ACTIVITY:
Copy every line from the data below in which the string "свежие" can be found.

[[ MATERIAL SUPPLIED, beginning ]]

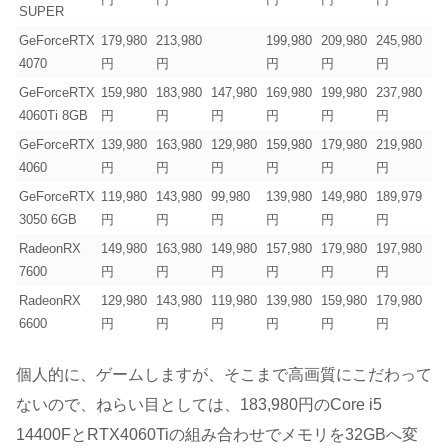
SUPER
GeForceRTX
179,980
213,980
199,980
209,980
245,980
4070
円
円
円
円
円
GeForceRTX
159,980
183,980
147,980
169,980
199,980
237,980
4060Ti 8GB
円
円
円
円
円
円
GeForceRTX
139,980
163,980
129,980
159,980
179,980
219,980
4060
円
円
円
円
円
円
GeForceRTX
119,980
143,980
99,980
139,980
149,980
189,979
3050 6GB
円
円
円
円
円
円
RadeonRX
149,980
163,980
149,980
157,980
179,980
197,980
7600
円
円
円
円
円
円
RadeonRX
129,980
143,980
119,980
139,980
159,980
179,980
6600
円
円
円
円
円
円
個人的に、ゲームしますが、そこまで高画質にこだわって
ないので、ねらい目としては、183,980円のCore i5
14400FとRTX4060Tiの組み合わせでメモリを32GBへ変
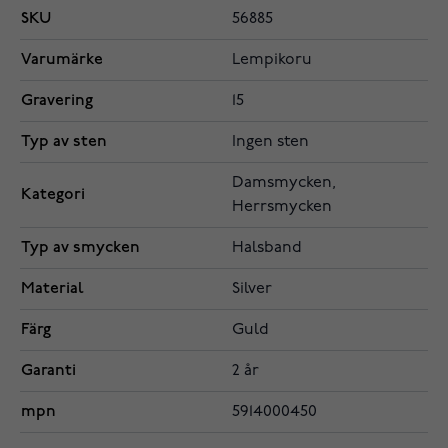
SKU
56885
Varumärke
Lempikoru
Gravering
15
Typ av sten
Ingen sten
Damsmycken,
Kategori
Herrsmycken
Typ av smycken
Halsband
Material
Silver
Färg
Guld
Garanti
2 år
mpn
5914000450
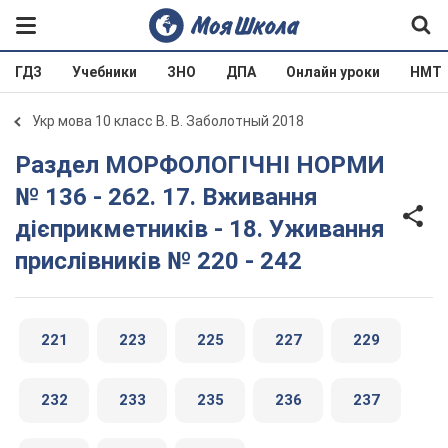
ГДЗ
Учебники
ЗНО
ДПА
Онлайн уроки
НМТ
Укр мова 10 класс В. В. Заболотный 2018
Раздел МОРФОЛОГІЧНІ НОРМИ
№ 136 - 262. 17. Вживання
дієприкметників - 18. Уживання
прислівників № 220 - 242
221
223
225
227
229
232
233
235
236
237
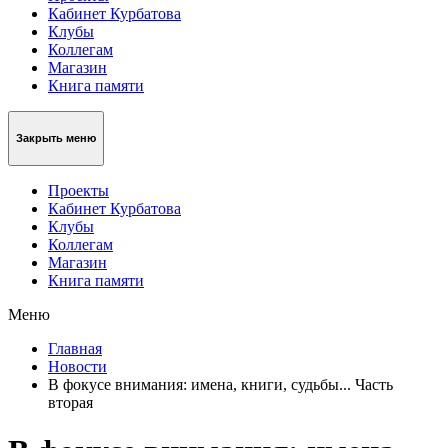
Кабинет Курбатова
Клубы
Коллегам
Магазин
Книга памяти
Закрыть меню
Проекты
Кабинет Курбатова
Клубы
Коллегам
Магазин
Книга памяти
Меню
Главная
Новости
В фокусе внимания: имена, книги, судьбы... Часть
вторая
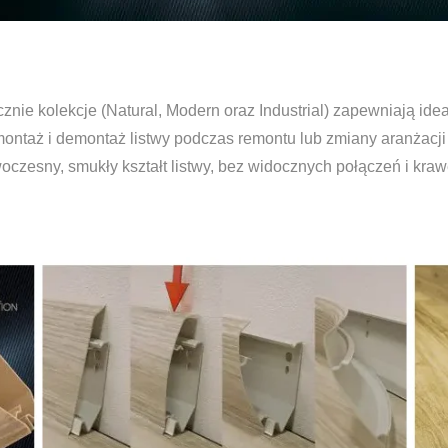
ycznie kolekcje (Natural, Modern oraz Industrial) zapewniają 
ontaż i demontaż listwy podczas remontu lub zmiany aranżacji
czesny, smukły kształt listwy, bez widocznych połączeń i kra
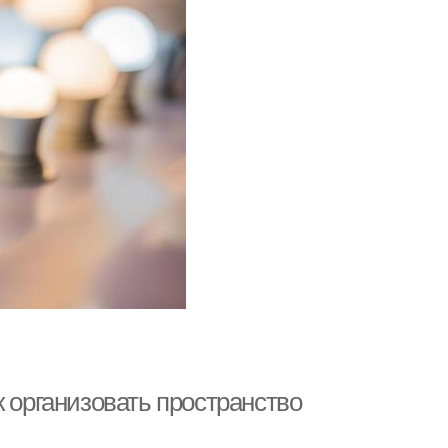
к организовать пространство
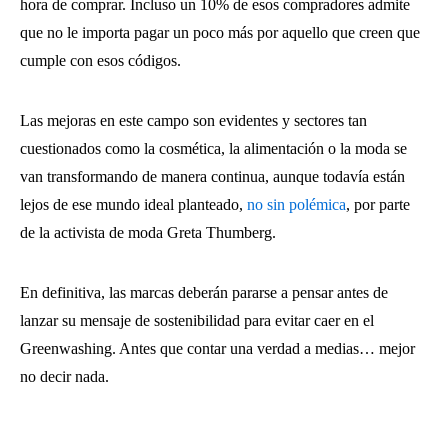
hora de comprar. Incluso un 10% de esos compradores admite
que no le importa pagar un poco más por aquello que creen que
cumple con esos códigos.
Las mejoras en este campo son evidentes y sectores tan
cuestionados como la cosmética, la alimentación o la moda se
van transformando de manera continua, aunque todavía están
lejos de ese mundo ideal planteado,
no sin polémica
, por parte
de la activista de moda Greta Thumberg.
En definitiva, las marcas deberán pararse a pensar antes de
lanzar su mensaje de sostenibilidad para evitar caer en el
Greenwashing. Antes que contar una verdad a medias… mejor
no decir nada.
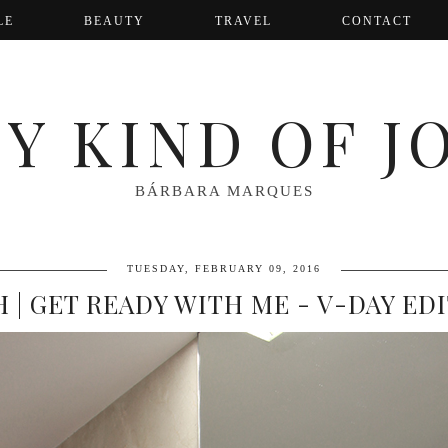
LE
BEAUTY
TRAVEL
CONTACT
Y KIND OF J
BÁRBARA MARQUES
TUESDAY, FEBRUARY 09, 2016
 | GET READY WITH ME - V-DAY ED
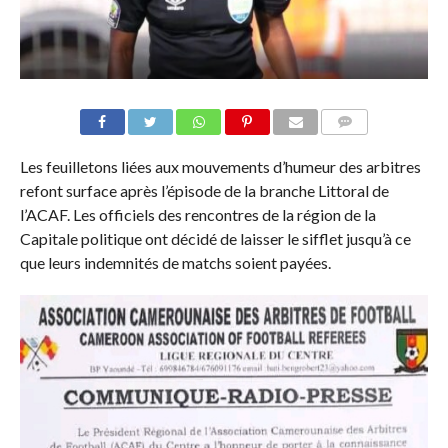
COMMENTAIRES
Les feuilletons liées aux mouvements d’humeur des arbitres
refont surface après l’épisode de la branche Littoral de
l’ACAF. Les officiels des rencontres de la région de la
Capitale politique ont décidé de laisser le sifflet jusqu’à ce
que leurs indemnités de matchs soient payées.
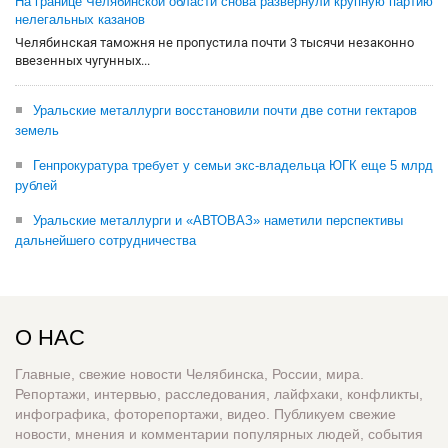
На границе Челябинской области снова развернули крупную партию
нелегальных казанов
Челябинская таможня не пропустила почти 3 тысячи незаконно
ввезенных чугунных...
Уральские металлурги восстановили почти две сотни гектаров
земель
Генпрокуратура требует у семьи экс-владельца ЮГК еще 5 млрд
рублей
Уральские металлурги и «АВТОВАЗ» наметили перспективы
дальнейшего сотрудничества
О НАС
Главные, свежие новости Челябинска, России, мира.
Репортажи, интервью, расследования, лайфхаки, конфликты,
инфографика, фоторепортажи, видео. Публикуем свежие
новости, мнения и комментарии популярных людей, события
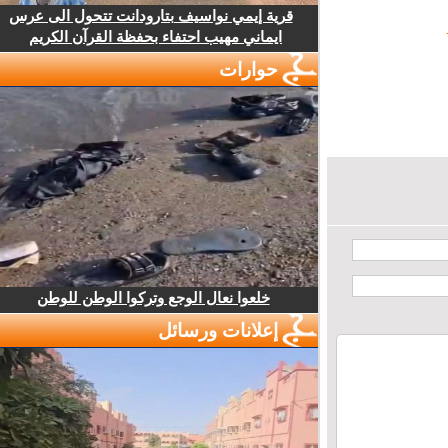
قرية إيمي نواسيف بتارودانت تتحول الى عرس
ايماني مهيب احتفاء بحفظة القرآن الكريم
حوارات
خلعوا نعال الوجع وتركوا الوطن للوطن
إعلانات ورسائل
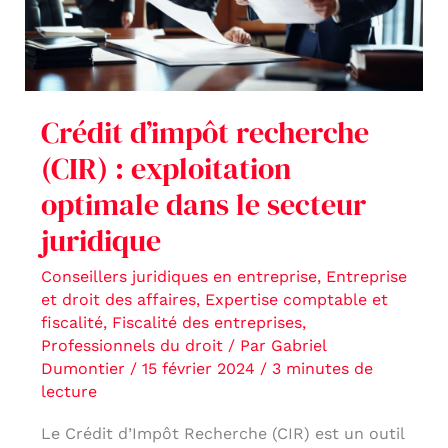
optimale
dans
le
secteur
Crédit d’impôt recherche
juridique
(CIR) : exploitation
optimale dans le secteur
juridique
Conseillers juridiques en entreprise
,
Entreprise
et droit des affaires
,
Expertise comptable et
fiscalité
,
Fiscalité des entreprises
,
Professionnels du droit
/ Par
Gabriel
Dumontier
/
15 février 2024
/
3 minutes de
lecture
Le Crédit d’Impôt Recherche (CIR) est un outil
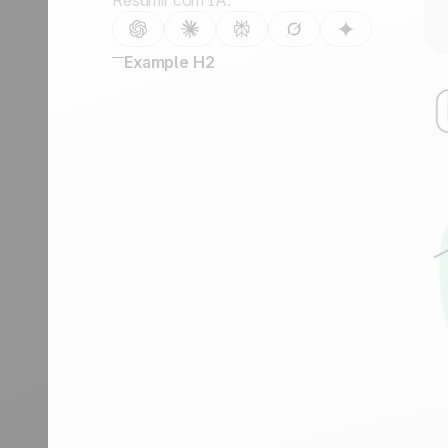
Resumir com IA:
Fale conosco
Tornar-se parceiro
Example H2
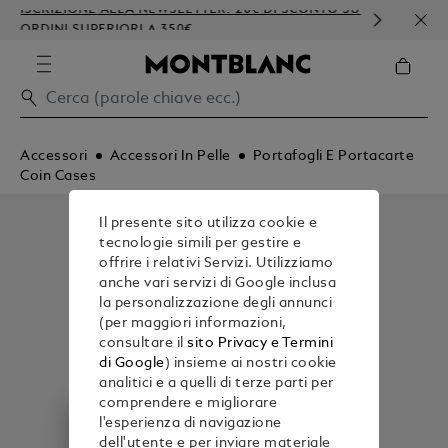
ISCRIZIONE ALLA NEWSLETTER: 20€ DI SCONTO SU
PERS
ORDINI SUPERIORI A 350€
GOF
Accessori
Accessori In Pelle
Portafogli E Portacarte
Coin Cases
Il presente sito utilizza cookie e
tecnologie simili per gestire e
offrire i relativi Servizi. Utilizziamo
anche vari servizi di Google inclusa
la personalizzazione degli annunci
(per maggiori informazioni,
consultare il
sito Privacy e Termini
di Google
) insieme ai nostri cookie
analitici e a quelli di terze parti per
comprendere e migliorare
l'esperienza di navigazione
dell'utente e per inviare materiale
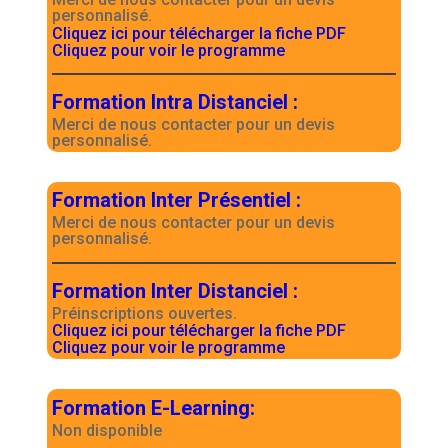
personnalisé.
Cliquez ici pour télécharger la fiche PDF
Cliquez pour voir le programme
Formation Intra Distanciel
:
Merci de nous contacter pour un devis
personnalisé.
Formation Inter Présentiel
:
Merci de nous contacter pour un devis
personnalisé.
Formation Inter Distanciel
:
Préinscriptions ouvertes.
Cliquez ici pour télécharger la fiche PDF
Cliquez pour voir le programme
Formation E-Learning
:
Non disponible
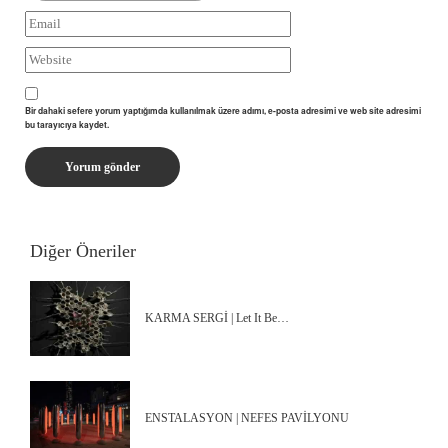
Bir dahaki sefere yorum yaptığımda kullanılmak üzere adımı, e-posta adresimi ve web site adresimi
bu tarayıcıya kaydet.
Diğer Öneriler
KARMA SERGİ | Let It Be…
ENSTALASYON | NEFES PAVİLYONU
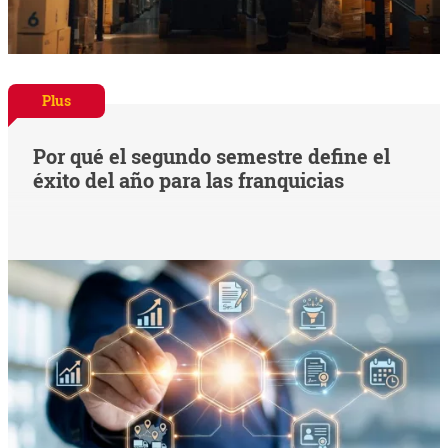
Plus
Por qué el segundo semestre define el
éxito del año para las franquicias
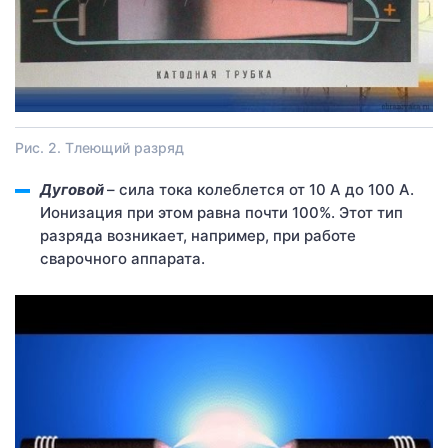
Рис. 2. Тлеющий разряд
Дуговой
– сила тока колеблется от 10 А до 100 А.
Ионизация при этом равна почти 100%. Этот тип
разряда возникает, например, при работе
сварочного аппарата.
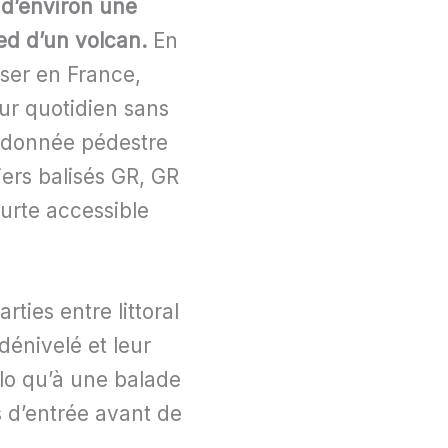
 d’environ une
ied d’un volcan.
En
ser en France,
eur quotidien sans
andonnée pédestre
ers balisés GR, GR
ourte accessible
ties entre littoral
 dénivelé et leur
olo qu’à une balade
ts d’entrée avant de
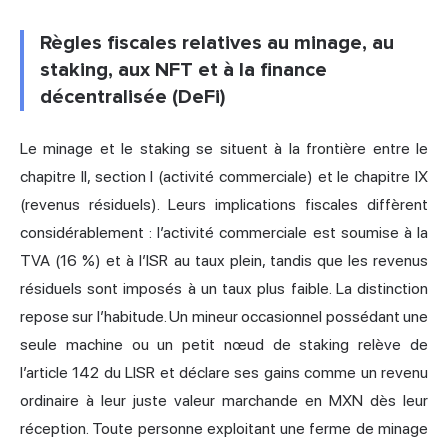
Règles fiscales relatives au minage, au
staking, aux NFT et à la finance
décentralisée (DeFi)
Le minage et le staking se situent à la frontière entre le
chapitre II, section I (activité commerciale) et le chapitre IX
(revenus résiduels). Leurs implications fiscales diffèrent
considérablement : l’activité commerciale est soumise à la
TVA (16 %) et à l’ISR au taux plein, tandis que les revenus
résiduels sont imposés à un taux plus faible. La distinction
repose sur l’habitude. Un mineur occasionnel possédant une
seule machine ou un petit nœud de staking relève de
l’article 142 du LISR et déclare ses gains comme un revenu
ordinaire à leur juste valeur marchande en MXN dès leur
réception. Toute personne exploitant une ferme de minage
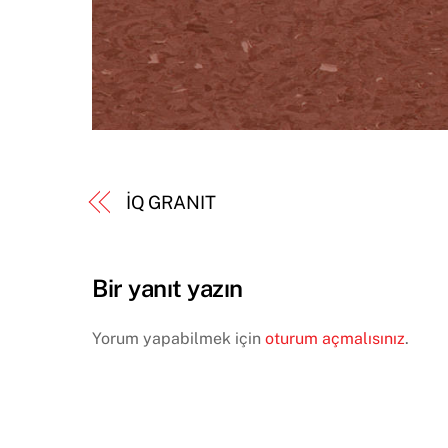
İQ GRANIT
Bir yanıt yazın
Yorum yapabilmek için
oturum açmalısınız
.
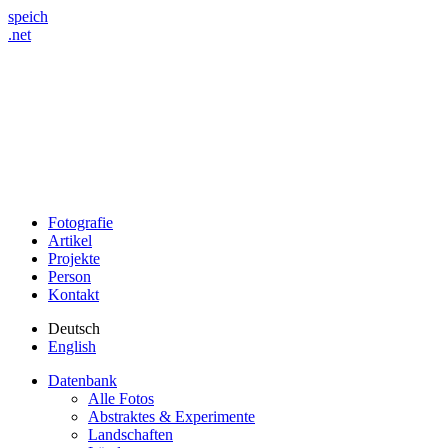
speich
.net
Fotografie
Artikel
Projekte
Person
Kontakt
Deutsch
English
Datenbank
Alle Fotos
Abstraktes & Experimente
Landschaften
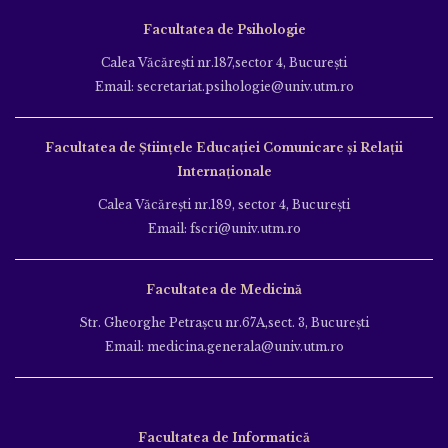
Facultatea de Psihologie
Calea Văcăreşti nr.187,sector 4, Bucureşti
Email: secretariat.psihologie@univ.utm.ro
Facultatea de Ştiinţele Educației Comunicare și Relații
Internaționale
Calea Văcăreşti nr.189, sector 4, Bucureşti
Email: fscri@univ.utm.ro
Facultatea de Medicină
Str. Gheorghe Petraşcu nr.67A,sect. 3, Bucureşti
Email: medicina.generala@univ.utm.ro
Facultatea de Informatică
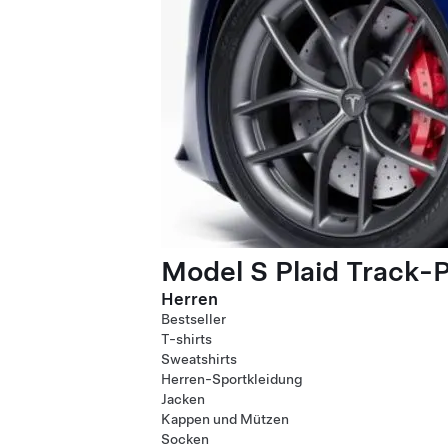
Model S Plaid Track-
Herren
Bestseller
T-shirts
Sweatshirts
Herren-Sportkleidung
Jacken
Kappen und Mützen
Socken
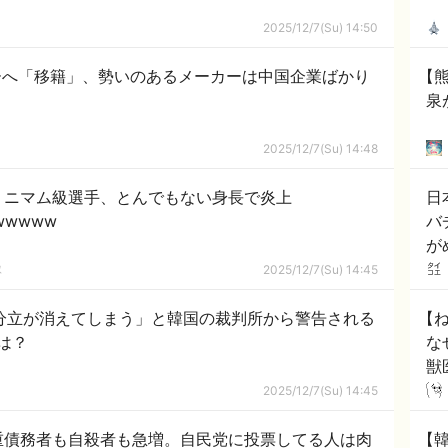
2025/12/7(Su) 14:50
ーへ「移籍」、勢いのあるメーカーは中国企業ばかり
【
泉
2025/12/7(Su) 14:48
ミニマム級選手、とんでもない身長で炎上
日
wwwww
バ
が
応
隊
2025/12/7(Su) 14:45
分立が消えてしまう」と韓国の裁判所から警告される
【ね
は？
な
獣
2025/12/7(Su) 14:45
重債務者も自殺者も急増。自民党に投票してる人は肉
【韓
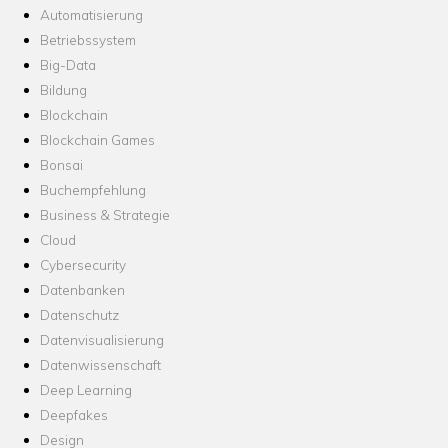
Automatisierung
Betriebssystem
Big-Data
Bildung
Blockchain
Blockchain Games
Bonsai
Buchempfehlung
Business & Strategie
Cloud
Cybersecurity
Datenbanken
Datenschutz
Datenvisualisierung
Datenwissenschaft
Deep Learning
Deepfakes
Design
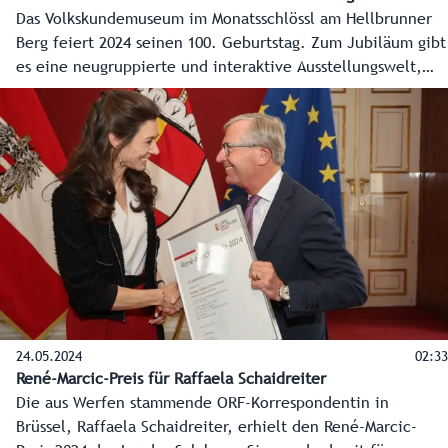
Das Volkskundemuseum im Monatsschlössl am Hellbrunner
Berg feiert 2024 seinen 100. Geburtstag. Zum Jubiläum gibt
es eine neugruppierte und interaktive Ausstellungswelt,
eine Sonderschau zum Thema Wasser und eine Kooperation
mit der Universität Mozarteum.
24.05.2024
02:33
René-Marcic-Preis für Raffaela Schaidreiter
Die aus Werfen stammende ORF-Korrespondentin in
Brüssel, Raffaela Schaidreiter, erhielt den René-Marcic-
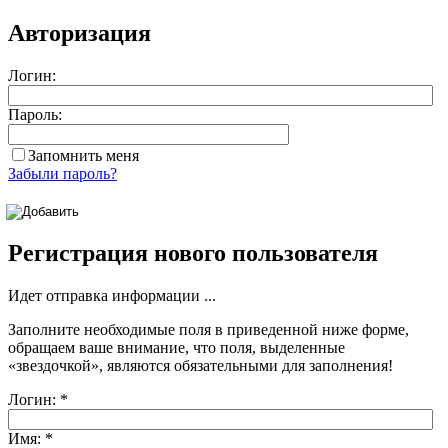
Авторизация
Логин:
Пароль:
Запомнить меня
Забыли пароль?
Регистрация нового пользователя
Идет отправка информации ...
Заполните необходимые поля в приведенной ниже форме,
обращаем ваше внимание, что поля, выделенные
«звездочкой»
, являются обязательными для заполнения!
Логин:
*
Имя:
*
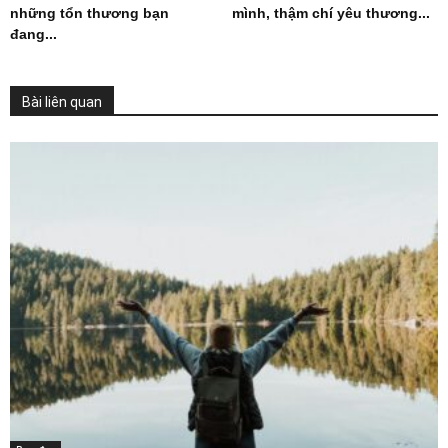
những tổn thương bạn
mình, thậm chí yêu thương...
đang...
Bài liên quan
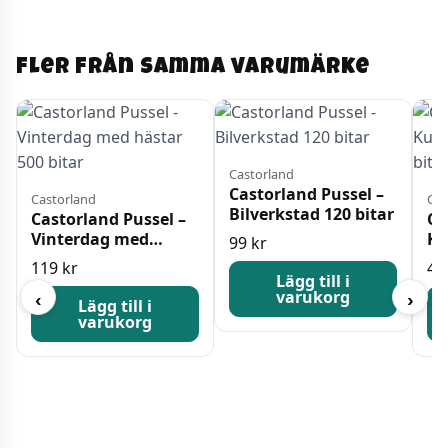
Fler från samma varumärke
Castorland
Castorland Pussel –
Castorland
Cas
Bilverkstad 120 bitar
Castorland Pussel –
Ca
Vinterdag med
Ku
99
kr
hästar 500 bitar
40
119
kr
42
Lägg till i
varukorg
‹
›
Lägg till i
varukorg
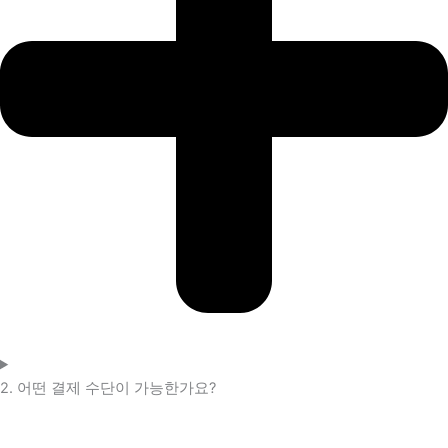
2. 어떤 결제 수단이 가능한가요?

[[ MATERIAL SUPPLIED, end ]]

RESULT BELOW:
Главные, свежие новости Челябинска, России, мира.
инфографика, фоторепортажи, видео. Публикуем свежие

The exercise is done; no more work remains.